Gosto de viajar sozinho. A solidão é o princípio e o fim das grandes viagens, aquelas que começamos por fazer dentro de nós. Fui a Gaziantep sozinho, desci de um autocarro decrépito, misturei-me com as gentes e senti-me em casa. Sinto-me em casa em todos os lugares, senti-me sempre em casa em todas as vilas, aldeias e cidades que demandei, basta não ter preconceitos nem exigências e ser apenas aquilo que temos de ser no ambiente que nos rodeia. Fui a Aleppo acompanhado por amigos, estendemo-nos ao sol da varanda do hotel mais barato que encontrámos, caminhámos para Palmira, essa maravilha da Roma do oriente, e já sei não como será Aleppo ou como será Palmira depois da guerra ter devastado tudo o que por lá havia pela simples vontade dos homens, pela incompatibilidade das crenças e pela mais pura das crueldades de haver economias que precisam de vender metralhadoras e tanques e mísseis e caças para poderem continuar a florescer e a modelar o mundo à força dos seus interesses. Não, não estou a levantar a dúvida da culpa: se ela é de Deus ou da voracidade cúpida dos homens que, aliás, terão sido feitos à sua imagem e semelhança. Estou a falar apenas de lugares marcados pela História e que, de um dia para o outro, parecem ter sido varridos pela História. De Gaziantep a Aleppo, dizem as enciclopédias, distam exatamente 97 quilómetros. É curioso. Quando estive em Gaziantep não me lembrei de Aleppo e quando estive em Aleppo não me veio Gaziantep à memória. E, no entanto, estavam ali tão perto. Mas partimos para um destino e nem sempre há outros destinos que venham a seguir porque apesar de a viagem em redor do mundo ser, para mim, sempre a mesma e interminável viagem, estou sempre certo, na hora de partir, daquilo em que vou em busca. Fui a Gaziantep para ir a Gaziantep. Fui a Aleppo para ir a Aleppo e a Palmira. Pouco importa que pelo caminho percorresse a Estrada de Damasco. 

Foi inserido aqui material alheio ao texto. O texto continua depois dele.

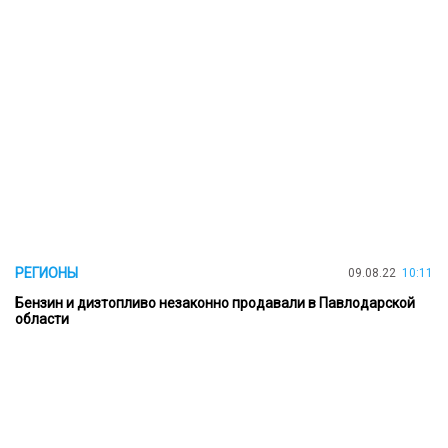
РЕГИОНЫ
09.08.22
10:11
Бензин и дизтопливо незаконно продавали в Павлодарской
области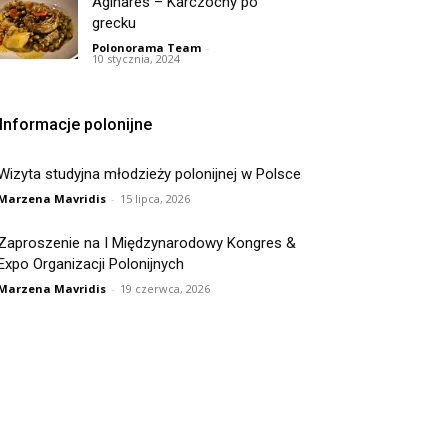
Aginares – Karczochy po
grecku
Polonorama Team
-
10 stycznia, 2024
Informacje polonijne
Wizyta studyjna młodzieży polonijnej w Polsce
Marzena Mavridis
-
15 lipca, 2026
Zaproszenie na I Międzynarodowy Kongres &
Expo Organizacji Polonijnych
Marzena Mavridis
-
19 czerwca, 2026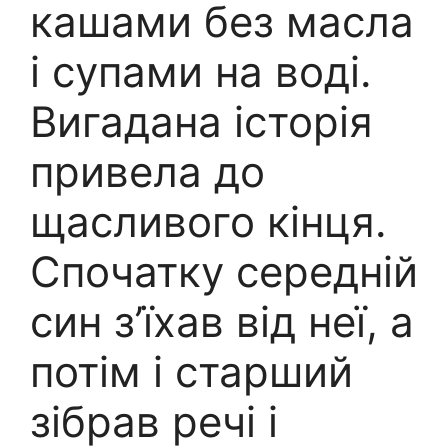
кашами без масла
і супами на воді.
Вигадана історія
привела до
щасливого кінця.
Спочатку середній
син з’їхав від неї, а
потім і старший
зібрав речі і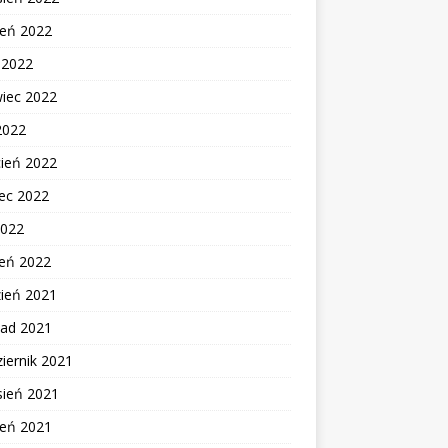
ień 2022
c 2022
wiec 2022
2022
cień 2022
ec 2022
2022
zeń 2022
zień 2021
pad 2021
iernik 2021
sień 2021
ień 2021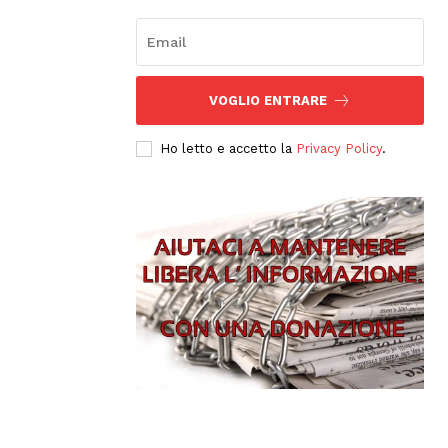
VOGLIO ENTRARE
Ho letto e accetto la
Privacy Policy
.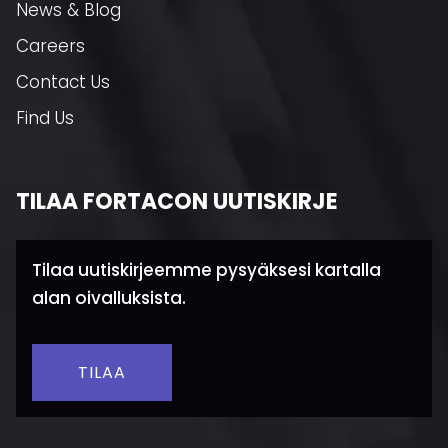
News & Blog
Careers
Contact Us
Find Us
TILAA FORTACON UUTISKIRJE
Tilaa uutiskirjeemme pysyäksesi kartalla
alan oivalluksista.
TILAA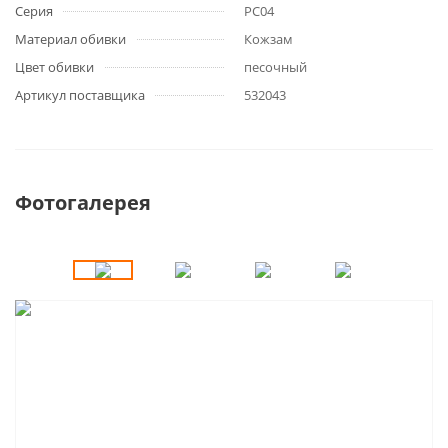
Серия
РС04
Материал обивки
Кожзам
Цвет обивки
песочный
Артикул поставщика
532043
Фотогалерея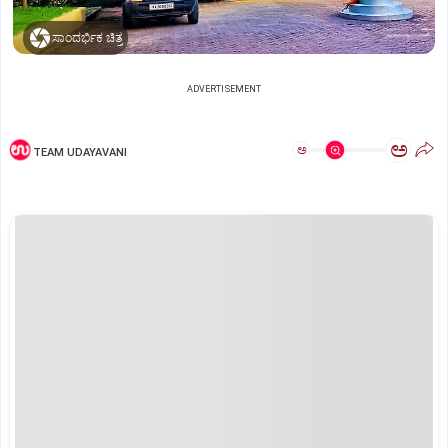
ಸಾಂದರ್ಭಿಕ ಚಿತ್ರ
ADVERTISEMENT
ಅ
ಅ
TEAM UDAYAVANI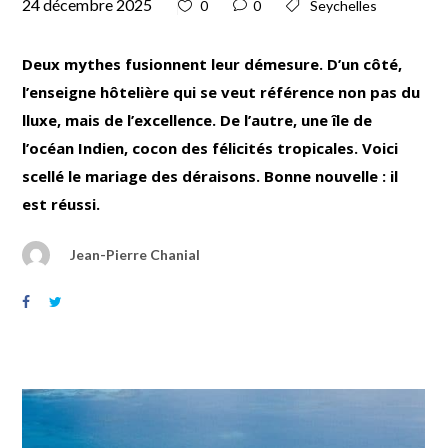
24 décembre 2025
0
0
Seychelles
Deux mythes fusionnent leur démesure. D’un côté,
l’enseigne hôtelière qui se veut référence non pas du
lluxe, mais de l’excellence. De l’autre, une île de
l’océan Indien, cocon des félicités tropicales. Voici
scellé le mariage des déraisons. Bonne nouvelle : il
est réussi.
Jean-Pierre Chanial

Gaziantep e Aleppo são cidades irmãs, embora Aleppo venha de um tempo muito mais antigo e tenha sido habitada a partir do ano 5000 antes de Cristo. Hoje, no ano de 2023 após a vinda do Messias que deveria ter alterado os devaneios dos homens simples, continuam irmãs mas na desgraça e por isso voltei a viajar pelas imagens que guardo de cada uma delas e pela nobreza idêntica das suas fortalezas afinal não indestrutíveis. Sei que não voltarei nem a uma nem a outra. Participei da sua vida intrínseca, pisei o chão das suas ruas então intactas, que me levaria a querer ver a sua destruição? As cidades morrem como os homens que as constroem. Mas eu prefiro recordar vivos os meus mortos.